## About this exercise
Your answer must be the full set of records, copied exactly, with no pictures in it.

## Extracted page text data
• • • •

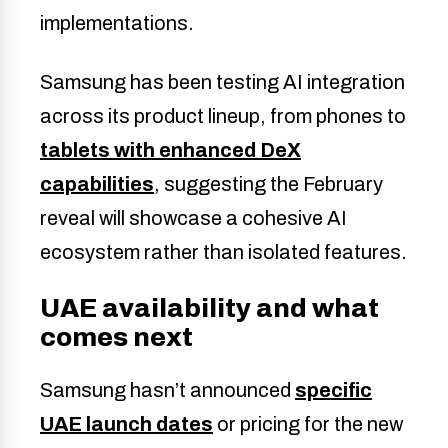
implementations.
Samsung has been testing AI integration
across its product lineup, from phones to
tablets with enhanced DeX
capabilities
, suggesting the February
reveal will showcase a cohesive AI
ecosystem rather than isolated features.
UAE availability and what
comes next
Samsung hasn’t announced
specific
UAE launch dates
or pricing for the new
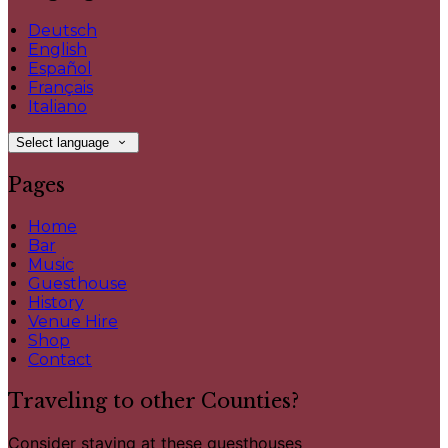
Deutsch
English
Español
Français
Italiano
Select language
Pages
Home
Bar
Music
Guesthouse
History
Venue Hire
Shop
Contact
Traveling to other Counties?
Consider staying at these guesthouses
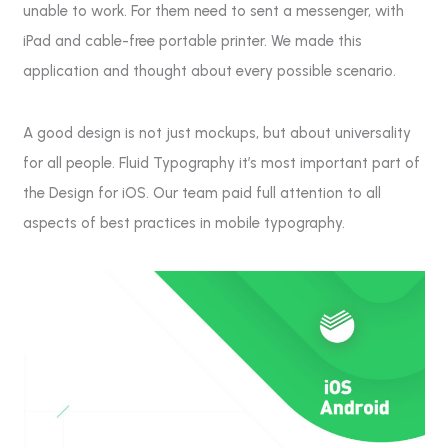
unable to work. For them need to sent a messenger, with
iPad and cable-free portable printer. We made this
application and thought about every possible scenario.
A good design is not just mockups, but about universality
for all people. Fluid Typography it’s most important part of
the Design for iOS. Our team paid full attention to all
aspects of best practices in mobile typography.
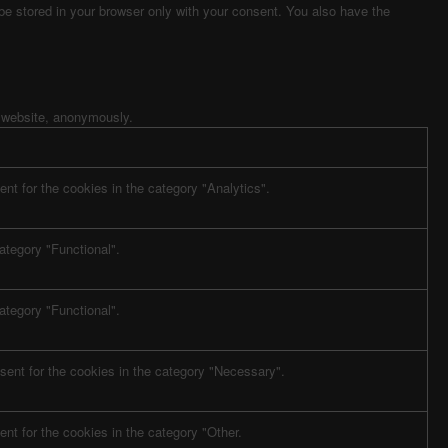
 be stored in your browser only with your consent. You also have the
e website, anonymously.
nt for the cookies in the category "Analytics".
ategory "Functional".
ategory "Functional".
sent for the cookies in the category "Necessary".
nt for the cookies in the category "Other.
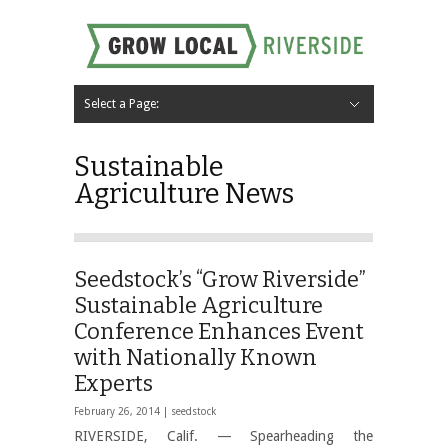
Select a Page:
Hide Navigation
Home
About
Local Farms
Riverside Local Food and Agriculture Resources
Contact Us
Sustainable
Agriculture News
Seedstock’s “Grow Riverside”
Sustainable Agriculture
Conference Enhances Event
with Nationally Known
Experts
February 26, 2014 |
seedstock
RIVERSIDE, Calif. — Spearheading the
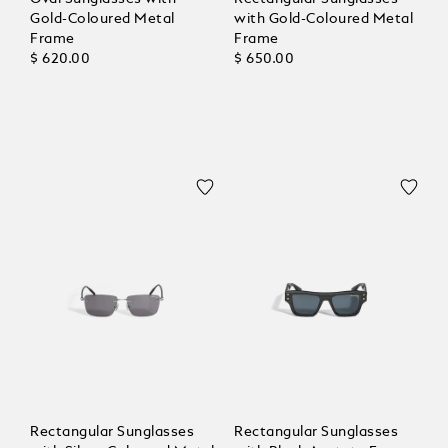
Gold-Coloured Metal
with Gold-Coloured Metal
Frame
Frame
$ 620.00
$ 650.00
Rectangular Sunglasses
Rectangular Sunglasses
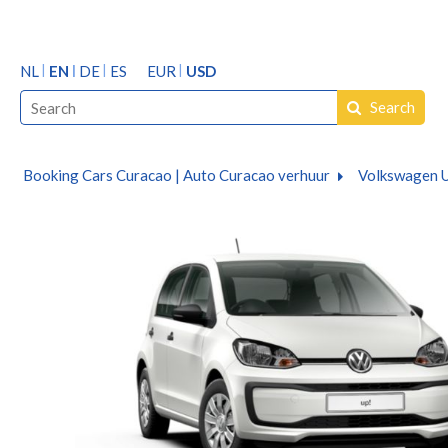
NL
EN
DE
ES
EUR
USD
Search
Booking Cars Curacao | Auto Curacao verhuur
Volkswagen U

• • • •

## Answer to this task
implementations.
Samsung has been testing AI integration
across its product lineup, from phones to
tablets with enhanced DeX
capabilities
, suggesting the February
reveal will showcase a cohesive AI
ecosystem rather than isolated features.
UAE availability and what
comes next
Samsung hasn’t announced
specific
UAE launch dates
or pricing for the new
Deutsch
English
Español
Français
Italiano
Select language
Pages
Home
Bar
Music
Guesthouse
History
Venue Hire
Shop
Contact
Traveling to other Counties?
Consider staying at these guesthouses
unable to work. For them need to sent a messenger, with
iPad and cable-free portable printer. We made this
application and thought about every possible scenario.
A good design is not just mockups, but about universality
for all people. Fluid Typography it’s most important part of
the Design for iOS. Our team paid full attention to all
aspects of best practices in mobile typography.
 be stored in your browser only with your consent. You also have the
e website, anonymously.
nt for the cookies in the category "Analytics".
ategory "Functional".
ategory "Functional".
sent for the cookies in the category "Necessary".
nt for the cookies in the category "Other.
Select a Page:
Hide Navigation
Home
About
Local Farms
Riverside Local Food and Agriculture Resources
Contact Us
Sustainable
Agriculture News
Seedstock’s “Grow Riverside”
Sustainable Agriculture
Conference Enhances Event
with Nationally Known
Experts
February 26, 2014 |
seedstock
RIVERSIDE, Calif. — Spearheading the
Gold-Coloured Metal
with Gold-Coloured Metal
Frame
Frame
$ 620.00
$ 650.00
Rectangular Sunglasses
Rectangular Sunglasses
NL
EN
DE
ES
EUR
USD
Search
Booking Cars Curacao | Auto Curacao verhuur
Volkswagen U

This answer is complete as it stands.